You are viewing a plain text version of this content. The canonical link for it is here.

Posted to dev@calcite.apache.org by "Gramana, Zachary (GE Digital)" <Za...@ge.com> on 2022/03/12 01:26:53 UTC

[Help] UNION queries with one or more SELECTs containing a JOIN are significantly slower after 1.24

Hello all!

I would appreciate some help/guidance with troubleshooting a big performance regression we saw on our UNION queries after updating our application from 1.24 to 1.29. Many of the tables in the queries are wide (> 50 columns) so we use a custom push-down Project class. These custom Projects are being eliminated in 1.29 UNION queries--though not when replacing UNION with UNION ALL.

The examples below illustrate minimal queries that reproduce the issue our test database.

When compared to the UNION query times using 1.24, the prepared UNION statements take 2-2.5 times longer in 1.29. The prepare time is around 2 times longer as well.

In the examples below, the UNION and UNION ALL queries generate the same result set in our test database. All Calcite tables have default collations ("ISO-8859-1$en_US"). Several are rather wide, with many > 50 columns.

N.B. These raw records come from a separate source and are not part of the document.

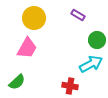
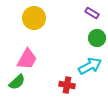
purple rectangle: moved 14 px right, 2 px up
green circle: moved 2 px up
pink trapezoid: moved 11 px down
cyan arrow: moved 1 px left, 2 px down
red cross: moved 3 px left, 1 px up
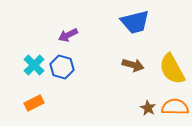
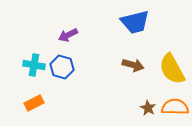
cyan cross: rotated 35 degrees counterclockwise
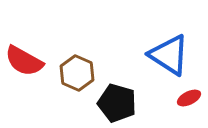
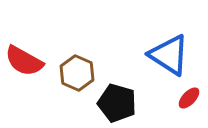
red ellipse: rotated 20 degrees counterclockwise
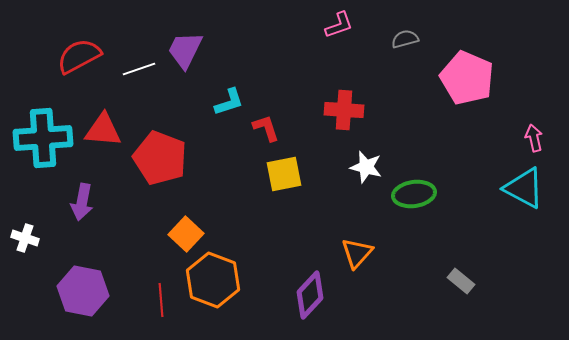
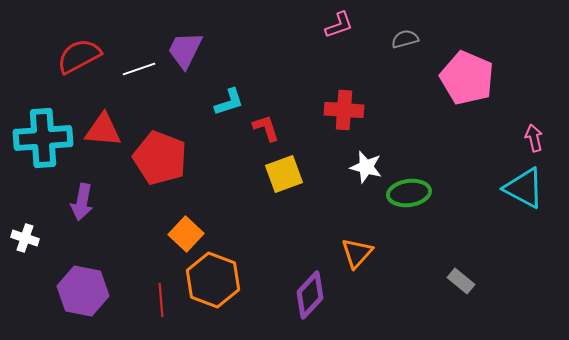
yellow square: rotated 9 degrees counterclockwise
green ellipse: moved 5 px left, 1 px up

In 1.29 for a simple query, both UNION and UNION ALL produce the same query plan, with the exception of EnumerableUnion's `all` parameter:

1.29
EXPLAIN PLAN FOR
SELECT Id FROM t1
UNION ALL
SELECT Id FROM t2
-----------------------------------------------------------------------------------------------------
EnumerableUnion(all=[true])
  MyEnumerableConverter
    MyProject(Id=[$0])
      MyTableScan(table=[[MySchema, t1]])
  MyEnumerableConverter
    MyProject(Id=[$0])
      MyTableScan(table=[[MySchema, t2]])

1.29
EXPLAIN PLAN FOR
SELECT Id FROM t1
UNION
SELECT Id FROM t2
-----------------------------------------------------------------------------------------------------
EnumerableUnion(all=[false])
  MyEnumerableConverter
    MyProject(Id=[$0])
      MyTableScan(table=[[MySchema, t1]])
  MyEnumerableConverter
    MyProject(Id=[$0])
      MyTableScan(table=[[MySchema, t2]])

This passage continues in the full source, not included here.